If you are among the 10 million people who saw a doctor in recent years for a knee injury, you know how much pain an injury of this type can cause, and how much it can interfere with daily activities. Knee injuries are common among sports players, and can also occur as the result of a car accident, an accidental fall, or a misstep during everyday activities. Knee pain can be related to a particular muscle or a joint, osteoarthritis, or may simply be part of the body’s response to aging.
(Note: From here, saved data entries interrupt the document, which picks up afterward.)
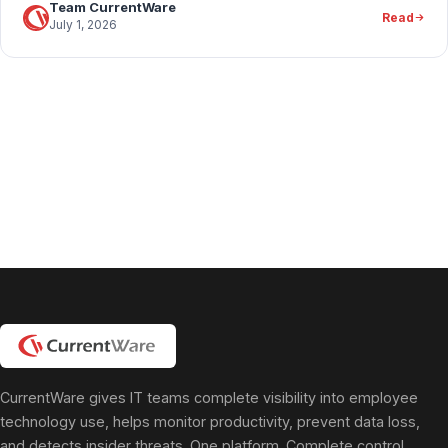
Team CurrentWare
Read
July 1, 2026
CurrentWare gives IT teams complete visibility into employee
technology use, helps monitor productivity, prevent data loss,
and detects insider threats. One platform. Complete control.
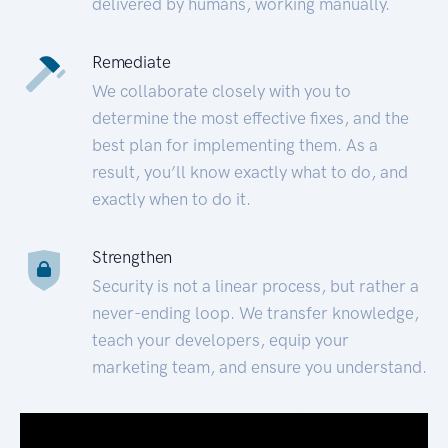
delivered by humans, working manually.
Remediate
We collaborate closely with you to
determine the most effective fixes, and the
best plan for implementing them. As a
result, you’ll know exactly what to do, and
exactly when to do it.
Strengthen
Security is not a linear process, but rather a
never-ending loop. We transfer knowledge,
teach your developers, equip your
marketing team, and ensure you understand.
Knee injuries can range from fractures to dislocation, ACL and ligament injuries, to tendon and meniscal tears. A diagnosis from your doctor will determine if massage therapy is beneficial for your particular injury; depending on how severe the injury is, massage may help to reduce stress on the soft tissues and relieve the damage quickly. In other cases, surgery or other forms of treatment may be necessary.
Massage has been in existence for thousands of years as a form of therapy to relieve muscle pain, relax the body, and relieve stress. Various forms exist and are practiced all around the world.
Types of Therapy
Massage therapy is just one of a variety of ways to treat knee pain and injuries. Swedish massage, with its long strokes and gentle kneading, can be very beneficial in reducing pain at the injury site. Myofascial massage (or “foam roller”) and trigger point therapy, which uses stretching and forms of kneading to release tension, can also be effective. Shiatsu massage, a Japanese technique of massage, utilizes pressure to the muscles and joints and may be helpful in relieving knee pain related to arthritis.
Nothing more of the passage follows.